= How to complete this task =
What you return must match the records word for word, except that images are dropped.

= Stored items from a collection =
_ _ _
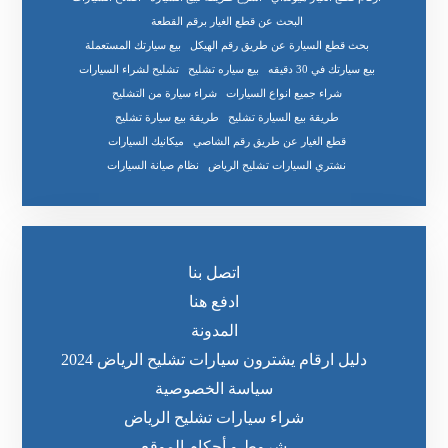
البحث عن قطع الغيار برقم القطعة
بحث قطع السيارة عن طريق رقم الهيكل
بيع سيارتك المستعملة
بيع سيارتك في 30 دقيقه
بيع سياره تشليح
تشليح لشراء السيارات
شراء جميع انواع السيارات
شراء سيارة من التشليح
طريقة بيع السيارة تشليح
طريقة بيع سيارة تشليح
قطع الغيار عن طريق رقم الشاصي
ميكانيك السيارات
نشتري السيارات تشليح الرياض
نظام صيانة السيارات
اتصل بنا
ادفع هنا
المدونة
دليل ارقام يشترون سيارات تشليح الرياض 2024
سياسة الخصوصية
شراء سيارات تشليح الرياض
شروط و أحكام الموقع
_ _ _
= Answer section =
البحث عن قطع الغيار برقم القطعة
بحث قطع السيارة عن طريق رقم الهيكل
بيع سيارتك المستعملة
بيع سيارتك في 30 دقيقه
بيع سياره تشليح
تشليح لشراء السيارات
شراء جميع انواع السيارات
شراء سيارة من التشليح
طريقة بيع السيارة تشليح
طريقة بيع سيارة تشليح
قطع الغيار عن طريق رقم الشاصي
ميكانيك السيارات
نشتري السيارات تشليح الرياض
نظام صيانة السيارات
اتصل بنا
ادفع هنا
المدونة
دليل ارقام يشترون سيارات تشليح الرياض 2024
سياسة الخصوصية
شراء سيارات تشليح الرياض
شروط و أحكام الموقع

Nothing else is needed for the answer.